## Your goal
Go through the entries and transcribe each one exactly, dropping the pictures.

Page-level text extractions

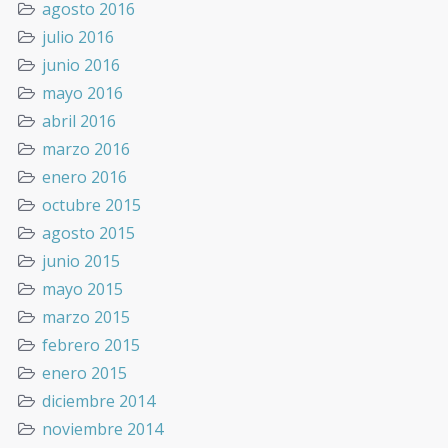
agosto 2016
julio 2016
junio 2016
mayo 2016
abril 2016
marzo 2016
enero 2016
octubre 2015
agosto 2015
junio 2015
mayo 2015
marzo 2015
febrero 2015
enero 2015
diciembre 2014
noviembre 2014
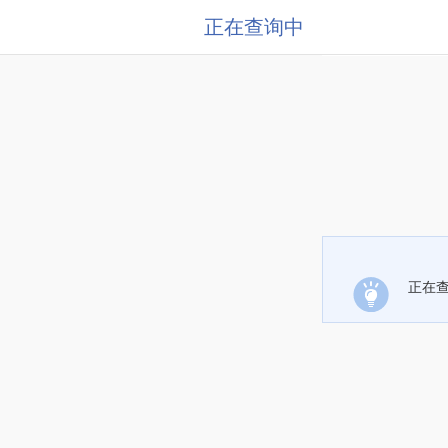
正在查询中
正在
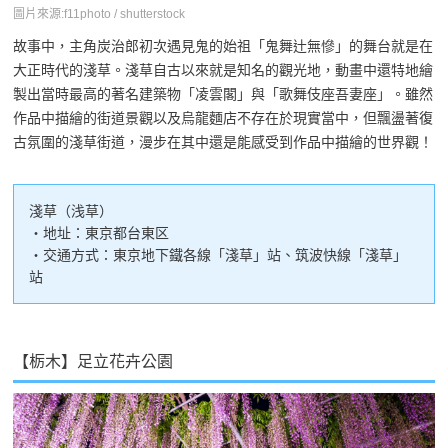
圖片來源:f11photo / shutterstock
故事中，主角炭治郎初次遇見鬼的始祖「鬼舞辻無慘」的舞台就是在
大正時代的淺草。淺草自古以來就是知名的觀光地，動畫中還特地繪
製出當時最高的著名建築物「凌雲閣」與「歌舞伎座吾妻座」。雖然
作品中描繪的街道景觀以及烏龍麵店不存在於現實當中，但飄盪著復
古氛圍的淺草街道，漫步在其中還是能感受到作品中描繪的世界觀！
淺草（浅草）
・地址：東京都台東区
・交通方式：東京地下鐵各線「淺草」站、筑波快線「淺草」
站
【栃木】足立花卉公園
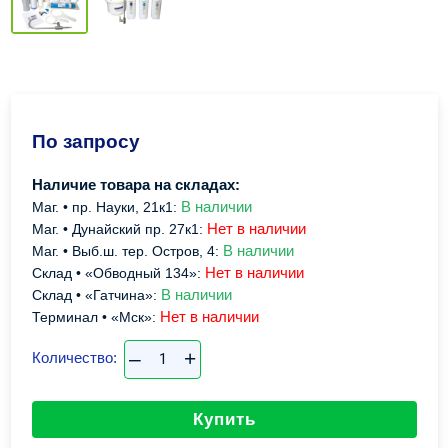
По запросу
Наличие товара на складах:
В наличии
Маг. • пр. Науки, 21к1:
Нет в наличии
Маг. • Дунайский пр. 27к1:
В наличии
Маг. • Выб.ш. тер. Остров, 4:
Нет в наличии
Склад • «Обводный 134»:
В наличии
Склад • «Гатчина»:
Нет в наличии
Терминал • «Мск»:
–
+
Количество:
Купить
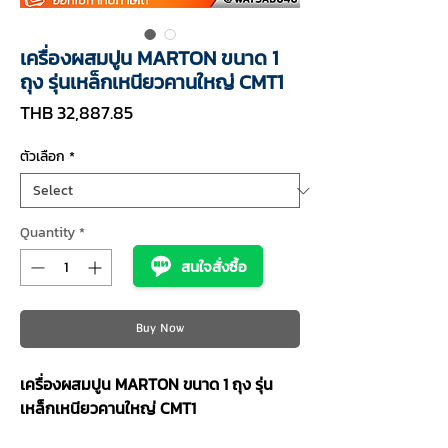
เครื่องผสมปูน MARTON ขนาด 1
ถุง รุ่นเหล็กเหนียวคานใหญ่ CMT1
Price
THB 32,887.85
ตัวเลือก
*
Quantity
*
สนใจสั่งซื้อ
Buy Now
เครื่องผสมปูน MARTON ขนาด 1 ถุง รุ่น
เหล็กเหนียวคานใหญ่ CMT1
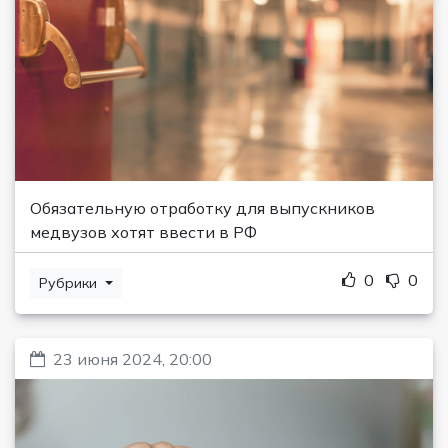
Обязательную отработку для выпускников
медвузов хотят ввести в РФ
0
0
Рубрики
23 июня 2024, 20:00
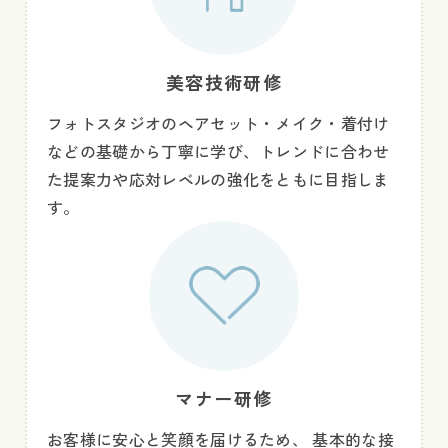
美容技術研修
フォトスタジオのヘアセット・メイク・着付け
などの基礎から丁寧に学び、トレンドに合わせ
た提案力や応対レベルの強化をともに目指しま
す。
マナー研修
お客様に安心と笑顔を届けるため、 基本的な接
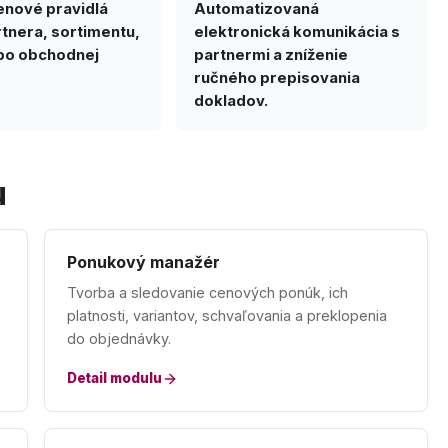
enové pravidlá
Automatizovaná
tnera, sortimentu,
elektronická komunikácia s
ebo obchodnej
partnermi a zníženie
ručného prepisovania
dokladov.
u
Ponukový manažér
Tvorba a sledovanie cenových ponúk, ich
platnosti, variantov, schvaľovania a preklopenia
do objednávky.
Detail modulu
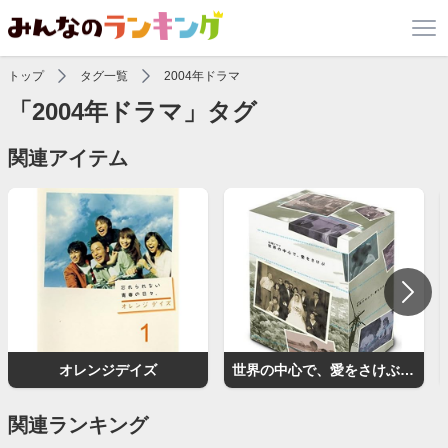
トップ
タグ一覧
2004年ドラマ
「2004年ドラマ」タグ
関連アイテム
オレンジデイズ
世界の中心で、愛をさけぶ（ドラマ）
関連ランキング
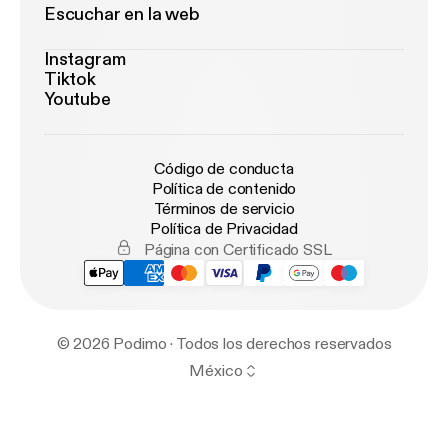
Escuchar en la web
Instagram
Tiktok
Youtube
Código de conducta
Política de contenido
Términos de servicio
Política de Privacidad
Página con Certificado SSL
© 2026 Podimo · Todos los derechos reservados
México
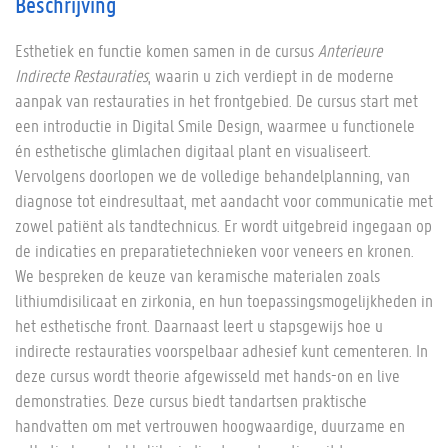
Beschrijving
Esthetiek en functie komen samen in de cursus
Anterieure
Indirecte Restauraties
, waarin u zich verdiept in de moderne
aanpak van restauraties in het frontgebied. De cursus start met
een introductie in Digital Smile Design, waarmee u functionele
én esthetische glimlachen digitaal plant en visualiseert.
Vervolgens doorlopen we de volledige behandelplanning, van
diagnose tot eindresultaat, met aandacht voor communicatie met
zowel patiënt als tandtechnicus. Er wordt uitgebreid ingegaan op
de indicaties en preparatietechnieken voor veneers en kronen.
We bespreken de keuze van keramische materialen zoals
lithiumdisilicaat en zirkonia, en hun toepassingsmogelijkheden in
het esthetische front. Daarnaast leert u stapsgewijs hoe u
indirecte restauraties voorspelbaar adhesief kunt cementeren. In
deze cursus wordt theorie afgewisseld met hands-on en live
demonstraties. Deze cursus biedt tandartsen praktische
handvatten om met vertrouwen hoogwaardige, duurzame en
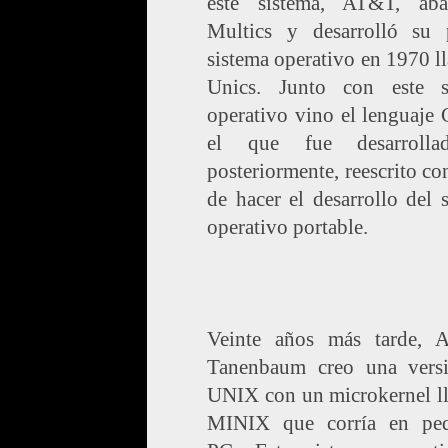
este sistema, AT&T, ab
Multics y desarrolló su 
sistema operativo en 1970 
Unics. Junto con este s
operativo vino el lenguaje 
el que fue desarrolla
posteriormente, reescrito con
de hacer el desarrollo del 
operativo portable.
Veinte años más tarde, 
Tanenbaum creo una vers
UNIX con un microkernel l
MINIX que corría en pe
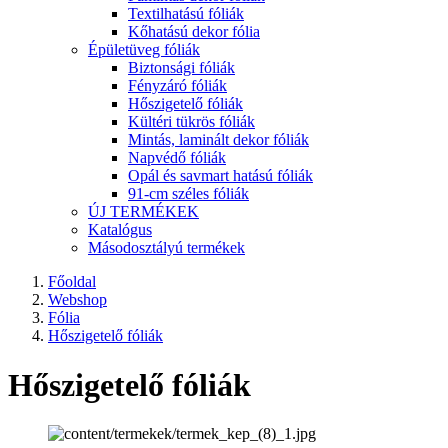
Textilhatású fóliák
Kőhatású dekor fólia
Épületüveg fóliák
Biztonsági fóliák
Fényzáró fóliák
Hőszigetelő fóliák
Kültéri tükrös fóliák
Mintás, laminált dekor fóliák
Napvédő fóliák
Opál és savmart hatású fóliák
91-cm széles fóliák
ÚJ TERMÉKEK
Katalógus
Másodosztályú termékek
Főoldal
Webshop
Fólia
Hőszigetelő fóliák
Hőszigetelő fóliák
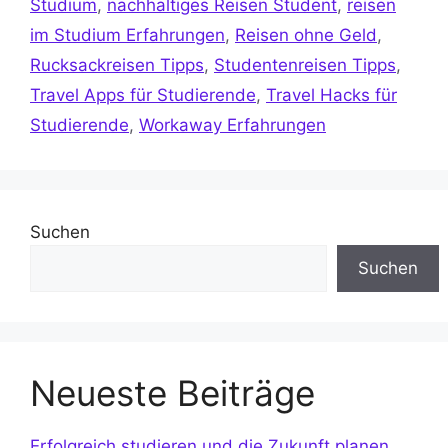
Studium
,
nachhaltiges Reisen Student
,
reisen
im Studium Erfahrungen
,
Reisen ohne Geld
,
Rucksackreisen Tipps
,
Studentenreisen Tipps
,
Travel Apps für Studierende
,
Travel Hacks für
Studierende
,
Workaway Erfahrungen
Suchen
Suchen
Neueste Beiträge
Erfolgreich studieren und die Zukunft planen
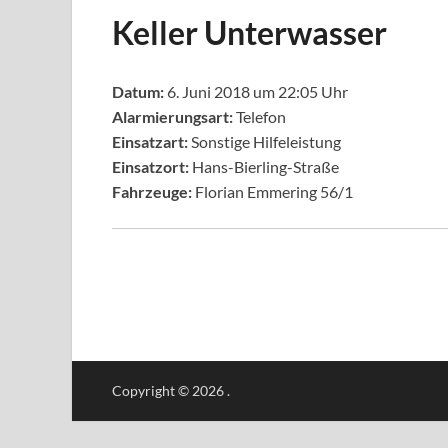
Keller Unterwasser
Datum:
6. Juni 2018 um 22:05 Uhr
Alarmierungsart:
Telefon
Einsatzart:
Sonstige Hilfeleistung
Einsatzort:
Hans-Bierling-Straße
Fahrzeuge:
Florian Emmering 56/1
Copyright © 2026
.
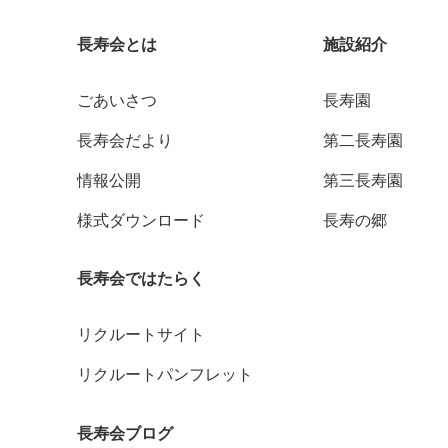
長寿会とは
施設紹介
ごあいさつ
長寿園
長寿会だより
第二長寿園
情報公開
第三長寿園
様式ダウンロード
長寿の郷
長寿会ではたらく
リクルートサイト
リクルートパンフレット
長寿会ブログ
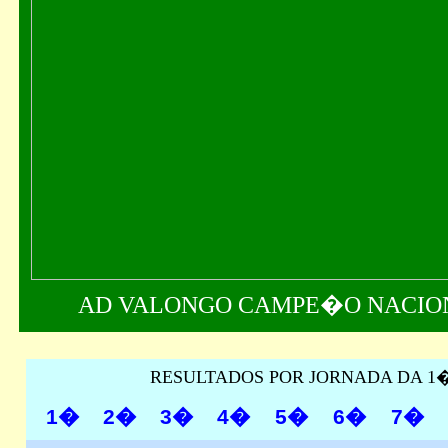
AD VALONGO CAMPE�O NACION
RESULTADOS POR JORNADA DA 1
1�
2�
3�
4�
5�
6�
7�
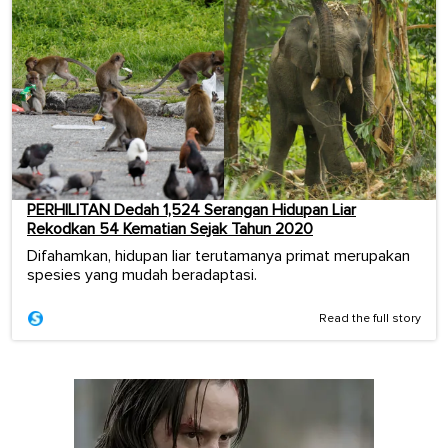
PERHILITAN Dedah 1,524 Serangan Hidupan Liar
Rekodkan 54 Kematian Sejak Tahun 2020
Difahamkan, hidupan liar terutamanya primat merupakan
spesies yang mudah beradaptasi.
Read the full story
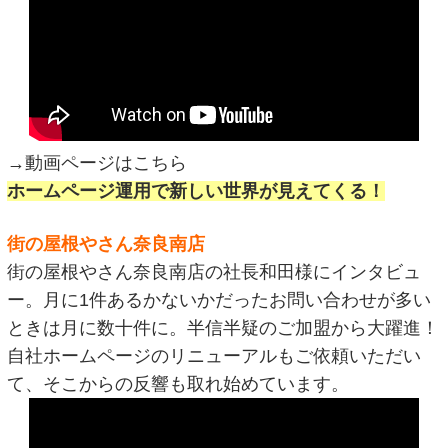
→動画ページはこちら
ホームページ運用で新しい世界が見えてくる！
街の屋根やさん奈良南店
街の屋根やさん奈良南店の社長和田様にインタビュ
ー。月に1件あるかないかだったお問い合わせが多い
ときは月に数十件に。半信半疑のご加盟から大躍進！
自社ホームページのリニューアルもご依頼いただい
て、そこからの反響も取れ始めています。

## Solution to the exercise
agosto 2016
julio 2016
junio 2016
mayo 2016
abril 2016
marzo 2016
enero 2016
octubre 2015
agosto 2015
junio 2015
mayo 2015
marzo 2015
febrero 2015
enero 2015
diciembre 2014
noviembre 2014
正在查询中
正在
圖片來源:f11photo / shutterstock
故事中，主角炭治郎初次遇見鬼的始祖「鬼舞辻無慘」的舞台就是在
大正時代的淺草。淺草自古以來就是知名的觀光地，動畫中還特地繪
製出當時最高的著名建築物「凌雲閣」與「歌舞伎座吾妻座」。雖然
作品中描繪的街道景觀以及烏龍麵店不存在於現實當中，但飄盪著復
古氛圍的淺草街道，漫步在其中還是能感受到作品中描繪的世界觀！
淺草（浅草）
・地址：東京都台東区
・交通方式：東京地下鐵各線「淺草」站、筑波快線「淺草」
站
【栃木】足立花卉公園
По запросу
Наличие товара на складах:
В наличии
Маг. • пр. Науки, 21к1:
Нет в наличии
Маг. • Дунайский пр. 27к1:
В наличии
Маг. • Выб.ш. тер. Остров, 4:
Нет в наличии
Склад • «Обводный 134»:
В наличии
Склад • «Гатчина»:
Нет в наличии
Терминал • «Мск»:
–
+
Количество:
Купить
เครื่องผสมปูน MARTON ขนาด 1
ถุง รุ่นเหล็กเหนียวคานใหญ่ CMT1
Price
THB 32,887.85
ตัวเลือก
*
Quantity
*
สนใจสั่งซื้อ
Buy Now
เครื่องผสมปูน MARTON ขนาด 1 ถุง รุ่น
เหล็กเหนียวคานใหญ่ CMT1
Обязательную отработку для выпускников
медвузов хотят ввести в РФ
0
0
Рубрики
23 июня 2024, 20:00
美容技術研修
フォトスタジオのヘアセット・メイク・着付け
などの基礎から丁寧に学び、トレンドに合わせ
た提案力や応対レベルの強化をともに目指しま
す。
マナー研修
お客様に安心と笑顔を届けるため、 基本的な接
enové pravidlá
Automatizovaná
tnera, sortimentu,
elektronická komunikácia s
ebo obchodnej
partnermi a zníženie
ručného prepisovania
dokladov.
u
Ponukový manažér
Tvorba a sledovanie cenových ponúk, ich
platnosti, variantov, schvaľovania a preklopenia
do objednávky.
Detail modulu
トップ
タグ一覧
2004年ドラマ
「2004年ドラマ」タグ
関連アイテム
オレンジデイズ
世界の中心で、愛をさけぶ（ドラマ）
関連ランキング
Escuchar en la web
Instagram
Tiktok
Youtube
Código de conducta
Política de contenido
Términos de servicio
Política de Privacidad
Página con Certificado SSL
© 2026 Podimo · Todos los derechos reservados
México
Beschrijving
Esthetiek en functie komen samen in de cursus
Anterieure
Indirecte Restauraties
, waarin u zich verdiept in de moderne
aanpak van restauraties in het frontgebied. De cursus start met
een introductie in Digital Smile Design, waarmee u functionele
én esthetische glimlachen digitaal plant en visualiseert.
Vervolgens doorlopen we de volledige behandelplanning, van
diagnose tot eindresultaat, met aandacht voor communicatie met
zowel patiënt als tandtechnicus. Er wordt uitgebreid ingegaan op
de indicaties en preparatietechnieken voor veneers en kronen.
We bespreken de keuze van keramische materialen zoals
lithiumdisilicaat en zirkonia, en hun toepassingsmogelijkheden in
het esthetische front. Daarnaast leert u stapsgewijs hoe u
indirecte restauraties voorspelbaar adhesief kunt cementeren. In
deze cursus wordt theorie afgewisseld met hands-on en live
demonstraties. Deze cursus biedt tandartsen praktische
handvatten om met vertrouwen hoogwaardige, duurzame en
este sistema, AT&T, ab
Multics y desarrolló su 
sistema operativo en 1970 
Unics. Junto con este s
operativo vino el lenguaje 
el que fue desarrolla
posteriormente, reescrito con
de hacer el desarrollo del 
operativo portable.
Veinte años más tarde, 
Tanenbaum creo una vers
UNIX con un microkernel l
MINIX que corría en pe
Textilhatású fóliák
Kőhatású dekor fólia
Épületüveg fóliák
Biztonsági fóliák
Fényzáró fóliák
Hőszigetelő fóliák
Kültéri tükrös fóliák
Mintás, laminált dekor fóliák
Napvédő fóliák
Opál és savmart hatású fóliák
91-cm széles fóliák
ÚJ TERMÉKEK
Katalógus
Másodosztályú termékek
Főoldal
Webshop
Fólia
Hőszigetelő fóliák
Hőszigetelő fóliák
Studium
,
nachhaltiges Reisen Student
,
reisen
im Studium Erfahrungen
,
Reisen ohne Geld
,
Rucksackreisen Tipps
,
Studentenreisen Tipps
,
Travel Apps für Studierende
,
Travel Hacks für
Studierende
,
Workaway Erfahrungen
Suchen
Suchen
Neueste Beiträge
Erfolgreich studieren und die Zukunft planen
Keller Unterwasser
Datum:
6. Juni 2018 um 22:05 Uhr
Alarmierungsart:
Telefon
Einsatzart:
Sonstige Hilfeleistung
Einsatzort:
Hans-Bierling-Straße
Fahrzeuge:
Florian Emmering 56/1
Copyright © 2026
.
長寿会とは
施設紹介
ごあいさつ
長寿園
長寿会だより
第二長寿園
情報公開
第三長寿園
様式ダウンロード
長寿の郷
長寿会ではたらく
リクルートサイト
リクルートパンフレット
長寿会ブログ
AD VALONGO CAMPE�O NACION
RESULTADOS POR JORNADA DA 1
1�
2�
3�
4�
5�
6�
7�
PERHILITAN Dedah 1,524 Serangan Hidupan Liar
Rekodkan 54 Kematian Sejak Tahun 2020
Difahamkan, hidupan liar terutamanya primat merupakan
spesies yang mudah beradaptasi.
Read the full story
→動画ページはこちら
ホームページ運用で新しい世界が見えてくる！
街の屋根やさん奈良南店
街の屋根やさん奈良南店の社長和田様にインタビュ
ー。月に1件あるかないかだったお問い合わせが多い
ときは月に数十件に。半信半疑のご加盟から大躍進！
自社ホームページのリニューアルもご依頼いただい
て、そこからの反響も取れ始めています。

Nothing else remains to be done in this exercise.